## Supplied information
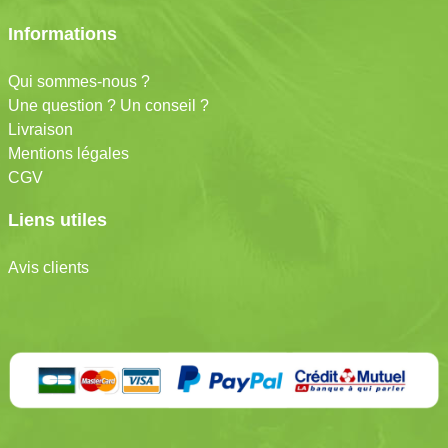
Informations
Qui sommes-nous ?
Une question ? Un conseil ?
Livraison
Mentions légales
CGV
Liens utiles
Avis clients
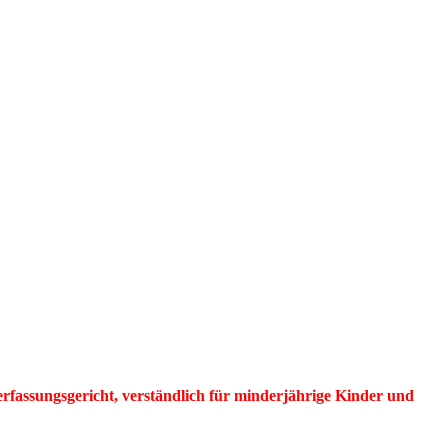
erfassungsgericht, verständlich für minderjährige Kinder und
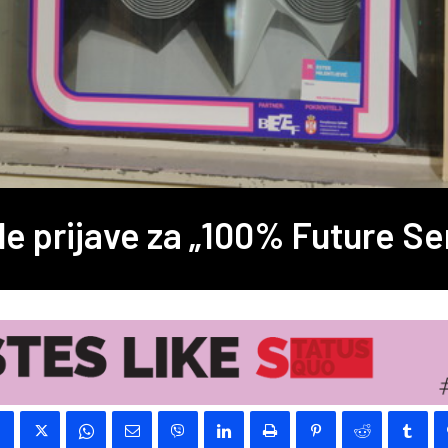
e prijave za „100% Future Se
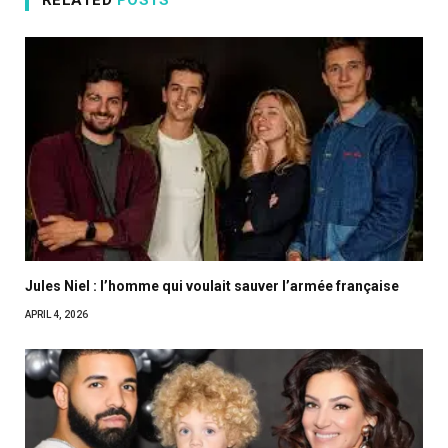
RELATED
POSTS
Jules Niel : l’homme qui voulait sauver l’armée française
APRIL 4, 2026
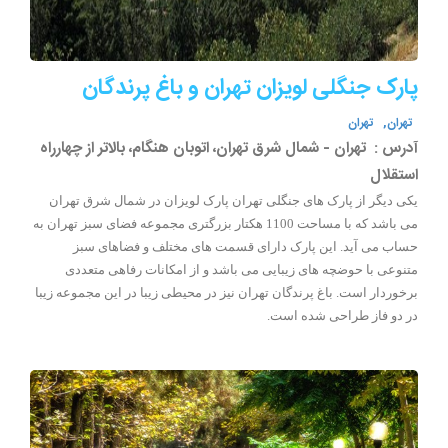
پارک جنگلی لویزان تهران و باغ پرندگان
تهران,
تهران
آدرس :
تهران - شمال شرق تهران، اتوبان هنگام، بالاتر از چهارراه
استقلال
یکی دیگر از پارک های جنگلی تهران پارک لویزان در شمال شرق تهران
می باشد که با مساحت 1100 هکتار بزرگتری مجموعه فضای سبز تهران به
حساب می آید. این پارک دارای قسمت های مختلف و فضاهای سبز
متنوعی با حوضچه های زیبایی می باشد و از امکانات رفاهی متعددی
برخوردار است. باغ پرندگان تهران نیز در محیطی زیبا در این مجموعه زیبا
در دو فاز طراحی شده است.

## Exercise objective
Return only the lines between the one holding "تهران - شمال" and the one holding "حساب می آید.", inclusive, exactly as they appear above.

## Completed task
تهران - شمال شرق تهران، اتوبان هنگام، بالاتر از چهارراه
استقلال
یکی دیگر از پارک های جنگلی تهران پارک لویزان در شمال شرق تهران
می باشد که با مساحت 1100 هکتار بزرگتری مجموعه فضای سبز تهران به
حساب می آید. این پارک دارای قسمت های مختلف و فضاهای سبز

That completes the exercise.